PBOC officials moot stricter measures in financial sector to protect investors. Regulators are expected to adopt a tough stance on emerging technology in the financial sector and extend supervision of technology giants in an effort to curb systemic risks, central bank officials said on Tuesday.
Over-innovated financial products with lagging regulation may lead to financial instability and potential losses for investors, said the People’s Bank of China, the central bank. China will tighten regulations on all types of institutions doing financial businesses so as to protect investors who are unable to recognize potential risks, PBOC Vice-Governor Pan Gongsheng said in a speech that was read out at the Third China Internet Finance Forum in Beijing.
“Financial activities for the public, whether in the name of technology or not, should be strictly regulated, and we should safeguard residents’ money,” he said in his speech.

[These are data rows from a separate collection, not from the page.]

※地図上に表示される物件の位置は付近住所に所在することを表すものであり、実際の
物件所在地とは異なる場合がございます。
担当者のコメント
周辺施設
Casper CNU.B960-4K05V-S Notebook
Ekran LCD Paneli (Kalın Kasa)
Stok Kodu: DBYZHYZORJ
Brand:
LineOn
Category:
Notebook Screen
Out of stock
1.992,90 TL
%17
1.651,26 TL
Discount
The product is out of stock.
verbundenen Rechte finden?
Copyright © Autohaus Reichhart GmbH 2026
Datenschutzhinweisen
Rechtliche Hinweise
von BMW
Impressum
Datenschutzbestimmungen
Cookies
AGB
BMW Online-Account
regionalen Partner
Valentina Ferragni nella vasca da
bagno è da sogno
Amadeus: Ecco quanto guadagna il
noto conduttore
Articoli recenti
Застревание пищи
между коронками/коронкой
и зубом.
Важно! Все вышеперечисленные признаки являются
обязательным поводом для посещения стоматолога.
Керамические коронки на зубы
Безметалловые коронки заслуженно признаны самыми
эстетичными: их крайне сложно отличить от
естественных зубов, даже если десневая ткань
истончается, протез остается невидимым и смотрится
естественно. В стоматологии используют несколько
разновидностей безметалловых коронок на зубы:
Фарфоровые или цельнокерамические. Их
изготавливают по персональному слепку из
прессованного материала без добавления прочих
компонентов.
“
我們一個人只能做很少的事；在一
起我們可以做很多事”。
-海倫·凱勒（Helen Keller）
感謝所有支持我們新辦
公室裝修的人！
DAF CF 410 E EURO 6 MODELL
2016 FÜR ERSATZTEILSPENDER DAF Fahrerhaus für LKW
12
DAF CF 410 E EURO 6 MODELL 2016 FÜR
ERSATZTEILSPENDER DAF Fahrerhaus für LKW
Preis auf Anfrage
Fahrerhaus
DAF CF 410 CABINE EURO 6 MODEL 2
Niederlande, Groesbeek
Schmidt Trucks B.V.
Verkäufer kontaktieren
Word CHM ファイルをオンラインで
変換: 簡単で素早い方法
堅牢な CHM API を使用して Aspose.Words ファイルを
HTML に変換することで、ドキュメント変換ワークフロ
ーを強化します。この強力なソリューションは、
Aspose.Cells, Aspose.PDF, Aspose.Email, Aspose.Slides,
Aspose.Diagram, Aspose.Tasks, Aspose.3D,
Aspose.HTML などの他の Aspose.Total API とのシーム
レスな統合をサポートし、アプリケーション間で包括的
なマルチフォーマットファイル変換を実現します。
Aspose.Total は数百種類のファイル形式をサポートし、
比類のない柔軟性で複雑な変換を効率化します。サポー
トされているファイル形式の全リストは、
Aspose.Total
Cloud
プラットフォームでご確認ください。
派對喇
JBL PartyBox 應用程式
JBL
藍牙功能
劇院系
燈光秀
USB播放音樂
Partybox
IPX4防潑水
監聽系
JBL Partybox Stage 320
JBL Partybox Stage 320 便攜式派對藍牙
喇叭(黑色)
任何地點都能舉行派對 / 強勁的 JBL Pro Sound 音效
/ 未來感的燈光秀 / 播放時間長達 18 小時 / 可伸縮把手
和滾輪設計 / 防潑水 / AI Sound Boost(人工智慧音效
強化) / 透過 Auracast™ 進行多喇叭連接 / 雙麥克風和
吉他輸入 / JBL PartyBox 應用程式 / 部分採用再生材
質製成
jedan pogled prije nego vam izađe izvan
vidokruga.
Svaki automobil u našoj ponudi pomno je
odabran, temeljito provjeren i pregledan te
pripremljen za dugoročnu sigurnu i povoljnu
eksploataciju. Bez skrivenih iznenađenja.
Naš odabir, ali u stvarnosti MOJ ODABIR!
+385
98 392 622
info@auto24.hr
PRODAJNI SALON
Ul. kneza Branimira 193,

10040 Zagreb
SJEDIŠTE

Proper use of financial technology can help reduce financing difficulties for small and micro enterprises, but activities, which lead to funds circulating within the financial system to boost speculative investment should be controlled, said Pan.
The annual Central Economic Work Conference, which was held last week, highlighted prevention and control of financial risks as one of the “three tough battles” and a key task that needs to be carried out next year.
The PBOC established a special work group in 2016 to tackle risks rising in internet financing businesses. In 2017, the government banned so-called “initial coin offerings” or ICOs, a way for startups to raise funds by selling off newly-created digital currencies. All trading platforms for such virtual assets have been closed in the country.